UK authorities ought to take action to prevent the increase in the price of baby formula.

According to pregnancy campaigners, regulators should take action to control a significant increase in the price of infant formula. This comes after a survey in the UK revealed that over half of women feel anxious about the cost of feeding their babies, with the number of concerned women increasing by 25% in the span of two years.

The British Pregnancy Advisory Service (BPAS) found that 65% of mothers are worried about the price of feeding their babies, and the same percentage said it has a negative impact on their family’s finances. Despite there being no nutritional benefits, one-third of women believe it is “better” for babies to be fed the more expensive milk.

The report follows the findings of the Competition and Markets Authority, which discovered a 25% increase in prices during the cost of living crisis. Branded suppliers raised their retail prices more than their input costs, resulting in high profit margins.

The charity is urgently calling for measures such as price caps and subsidies to alleviate the financial burden on households.

The BPAS survey, which included 1,000 women who have formula-fed babies under a year old in the past year, revealed that some women are resorting to introducing cheaper cow’s milk earlier than planned, cutting back on other expenses, or attempting breastfeeding despite experiencing pain.

Clare Murphy, the chief executive of BPAS, emphasized that their report highlights the toll of current formula costs, which is exacerbated by the guilt and shame women face when not breastfeeding.
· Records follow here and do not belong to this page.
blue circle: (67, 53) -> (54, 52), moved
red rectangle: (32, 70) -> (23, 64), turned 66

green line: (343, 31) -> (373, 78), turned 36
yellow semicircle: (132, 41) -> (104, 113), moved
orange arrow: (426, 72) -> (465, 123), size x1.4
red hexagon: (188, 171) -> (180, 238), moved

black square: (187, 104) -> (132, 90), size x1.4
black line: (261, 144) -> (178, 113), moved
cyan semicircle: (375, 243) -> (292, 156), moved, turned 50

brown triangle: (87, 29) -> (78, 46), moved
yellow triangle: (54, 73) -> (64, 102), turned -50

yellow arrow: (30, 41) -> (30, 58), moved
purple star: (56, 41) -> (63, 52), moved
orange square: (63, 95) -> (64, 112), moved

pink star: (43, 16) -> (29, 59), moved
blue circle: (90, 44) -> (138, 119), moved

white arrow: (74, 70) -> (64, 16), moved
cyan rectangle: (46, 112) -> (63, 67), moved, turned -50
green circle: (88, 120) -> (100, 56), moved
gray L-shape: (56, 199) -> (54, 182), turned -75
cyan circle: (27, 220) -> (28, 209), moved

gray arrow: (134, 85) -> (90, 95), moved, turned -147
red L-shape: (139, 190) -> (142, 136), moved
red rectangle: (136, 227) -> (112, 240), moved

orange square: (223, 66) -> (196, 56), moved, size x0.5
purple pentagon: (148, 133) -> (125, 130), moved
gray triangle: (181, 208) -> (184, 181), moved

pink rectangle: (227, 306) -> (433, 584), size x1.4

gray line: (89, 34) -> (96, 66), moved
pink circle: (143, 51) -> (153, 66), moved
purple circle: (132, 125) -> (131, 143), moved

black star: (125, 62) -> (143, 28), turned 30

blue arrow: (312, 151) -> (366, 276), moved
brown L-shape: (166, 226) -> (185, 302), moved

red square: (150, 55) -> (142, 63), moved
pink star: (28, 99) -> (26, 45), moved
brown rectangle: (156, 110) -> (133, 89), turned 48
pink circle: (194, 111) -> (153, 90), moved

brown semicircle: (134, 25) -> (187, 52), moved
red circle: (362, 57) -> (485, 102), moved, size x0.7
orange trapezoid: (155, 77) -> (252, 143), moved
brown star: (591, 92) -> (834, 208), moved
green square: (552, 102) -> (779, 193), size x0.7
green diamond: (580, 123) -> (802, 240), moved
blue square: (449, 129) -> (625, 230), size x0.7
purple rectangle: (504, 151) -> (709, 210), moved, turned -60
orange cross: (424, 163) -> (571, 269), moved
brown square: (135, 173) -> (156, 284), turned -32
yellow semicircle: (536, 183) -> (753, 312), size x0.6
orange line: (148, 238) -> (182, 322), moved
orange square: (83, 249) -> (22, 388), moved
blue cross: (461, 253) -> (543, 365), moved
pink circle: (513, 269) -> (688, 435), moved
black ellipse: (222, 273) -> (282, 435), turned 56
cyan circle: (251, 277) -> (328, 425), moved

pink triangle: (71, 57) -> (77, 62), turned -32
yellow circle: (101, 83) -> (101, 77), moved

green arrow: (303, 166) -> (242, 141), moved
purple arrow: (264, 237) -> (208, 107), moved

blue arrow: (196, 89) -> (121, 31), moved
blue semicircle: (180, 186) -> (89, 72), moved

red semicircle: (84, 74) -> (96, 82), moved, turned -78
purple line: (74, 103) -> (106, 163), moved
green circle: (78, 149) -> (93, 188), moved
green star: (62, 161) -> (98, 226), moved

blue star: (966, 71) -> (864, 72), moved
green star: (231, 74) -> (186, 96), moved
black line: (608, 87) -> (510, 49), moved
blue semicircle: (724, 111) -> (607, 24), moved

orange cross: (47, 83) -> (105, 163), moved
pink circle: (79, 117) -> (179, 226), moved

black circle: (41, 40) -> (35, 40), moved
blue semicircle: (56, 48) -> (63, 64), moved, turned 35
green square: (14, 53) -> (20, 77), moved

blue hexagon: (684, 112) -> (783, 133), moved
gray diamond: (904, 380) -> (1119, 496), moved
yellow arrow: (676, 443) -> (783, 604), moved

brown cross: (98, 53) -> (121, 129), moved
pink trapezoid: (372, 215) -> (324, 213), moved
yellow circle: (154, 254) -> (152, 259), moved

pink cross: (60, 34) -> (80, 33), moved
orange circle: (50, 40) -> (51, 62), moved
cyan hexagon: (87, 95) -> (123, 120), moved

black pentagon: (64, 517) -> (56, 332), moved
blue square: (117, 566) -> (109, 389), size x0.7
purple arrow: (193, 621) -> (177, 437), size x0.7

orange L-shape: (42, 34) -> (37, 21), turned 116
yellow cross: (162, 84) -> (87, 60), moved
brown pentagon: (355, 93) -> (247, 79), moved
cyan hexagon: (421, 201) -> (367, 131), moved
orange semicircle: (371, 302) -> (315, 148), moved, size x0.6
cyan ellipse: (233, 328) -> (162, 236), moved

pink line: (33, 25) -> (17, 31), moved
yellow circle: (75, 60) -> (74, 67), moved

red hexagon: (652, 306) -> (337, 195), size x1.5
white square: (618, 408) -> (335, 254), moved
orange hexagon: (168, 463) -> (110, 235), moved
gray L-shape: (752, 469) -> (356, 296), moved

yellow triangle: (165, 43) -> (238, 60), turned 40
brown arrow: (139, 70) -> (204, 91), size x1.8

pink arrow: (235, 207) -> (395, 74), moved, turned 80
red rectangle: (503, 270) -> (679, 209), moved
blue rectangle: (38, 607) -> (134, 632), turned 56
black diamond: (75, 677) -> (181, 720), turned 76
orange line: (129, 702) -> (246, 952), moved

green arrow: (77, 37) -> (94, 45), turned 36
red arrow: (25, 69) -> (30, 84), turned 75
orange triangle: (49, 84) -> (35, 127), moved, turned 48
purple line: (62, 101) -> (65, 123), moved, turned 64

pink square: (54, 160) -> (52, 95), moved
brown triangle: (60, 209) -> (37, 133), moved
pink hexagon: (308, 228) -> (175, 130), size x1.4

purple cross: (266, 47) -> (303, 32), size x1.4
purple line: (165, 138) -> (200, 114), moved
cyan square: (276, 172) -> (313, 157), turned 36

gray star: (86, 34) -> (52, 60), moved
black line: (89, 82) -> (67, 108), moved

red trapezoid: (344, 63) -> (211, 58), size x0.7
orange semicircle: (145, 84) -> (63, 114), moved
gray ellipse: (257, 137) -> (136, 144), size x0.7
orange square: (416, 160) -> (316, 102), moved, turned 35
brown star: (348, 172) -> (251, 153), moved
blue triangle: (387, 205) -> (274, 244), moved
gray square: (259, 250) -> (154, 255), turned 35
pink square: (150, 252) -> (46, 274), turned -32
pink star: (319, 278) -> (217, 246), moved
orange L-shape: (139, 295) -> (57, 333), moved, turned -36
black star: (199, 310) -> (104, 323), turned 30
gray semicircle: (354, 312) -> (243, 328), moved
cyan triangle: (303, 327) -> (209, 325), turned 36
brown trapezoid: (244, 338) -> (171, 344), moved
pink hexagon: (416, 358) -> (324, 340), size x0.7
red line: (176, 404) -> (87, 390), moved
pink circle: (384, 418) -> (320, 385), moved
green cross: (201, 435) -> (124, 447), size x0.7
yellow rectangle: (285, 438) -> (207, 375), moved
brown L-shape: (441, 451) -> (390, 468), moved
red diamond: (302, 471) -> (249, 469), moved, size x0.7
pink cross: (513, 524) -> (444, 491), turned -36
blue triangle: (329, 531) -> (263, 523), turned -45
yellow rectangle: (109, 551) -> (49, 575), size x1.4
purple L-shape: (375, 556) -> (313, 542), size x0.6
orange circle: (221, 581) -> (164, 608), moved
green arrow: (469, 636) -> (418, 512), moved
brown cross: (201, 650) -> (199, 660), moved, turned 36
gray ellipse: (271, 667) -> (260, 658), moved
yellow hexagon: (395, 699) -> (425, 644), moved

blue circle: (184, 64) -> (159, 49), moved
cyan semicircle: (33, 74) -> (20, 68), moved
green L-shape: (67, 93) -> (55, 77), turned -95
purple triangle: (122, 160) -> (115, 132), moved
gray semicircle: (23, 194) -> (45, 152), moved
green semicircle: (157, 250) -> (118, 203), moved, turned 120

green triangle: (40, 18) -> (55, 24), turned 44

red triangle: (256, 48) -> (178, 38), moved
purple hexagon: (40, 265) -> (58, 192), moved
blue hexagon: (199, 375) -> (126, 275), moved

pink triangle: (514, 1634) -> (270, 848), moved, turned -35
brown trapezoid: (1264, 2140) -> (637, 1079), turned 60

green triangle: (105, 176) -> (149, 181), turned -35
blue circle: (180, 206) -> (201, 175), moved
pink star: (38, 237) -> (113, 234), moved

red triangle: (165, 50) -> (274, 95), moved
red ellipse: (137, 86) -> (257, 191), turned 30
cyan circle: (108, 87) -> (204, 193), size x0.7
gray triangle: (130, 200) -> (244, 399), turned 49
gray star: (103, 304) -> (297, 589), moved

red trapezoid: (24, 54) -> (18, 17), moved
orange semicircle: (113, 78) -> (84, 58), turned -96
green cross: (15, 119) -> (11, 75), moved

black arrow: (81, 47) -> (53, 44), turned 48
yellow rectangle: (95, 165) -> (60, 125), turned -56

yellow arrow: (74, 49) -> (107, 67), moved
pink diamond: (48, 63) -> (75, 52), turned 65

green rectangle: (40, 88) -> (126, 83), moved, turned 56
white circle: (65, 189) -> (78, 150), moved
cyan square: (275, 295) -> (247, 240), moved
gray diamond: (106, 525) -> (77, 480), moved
She added: “Supporting breastfeeding doesn’t mean we should ignore the issue of access to affordable and consistent formula milk.”

Most of the surveyed women (83%) expressed a desire for immediate interim measures to alleviate costs, such as the ability to use supermarket loyalty points and vouchers when purchasing formula milk. The report also suggests the implementation of free or subsidized national infant milk, price caps, and a renewed policy focused on supporting mothers in infant feeding.

Justine Roberts, the chief executive at Mumsnet, one of the largest online forums for parents in the UK, stated that they frequently hear from parents who are struggling with the cost of infant formula. She called for improved support for new mothers in infant feeding.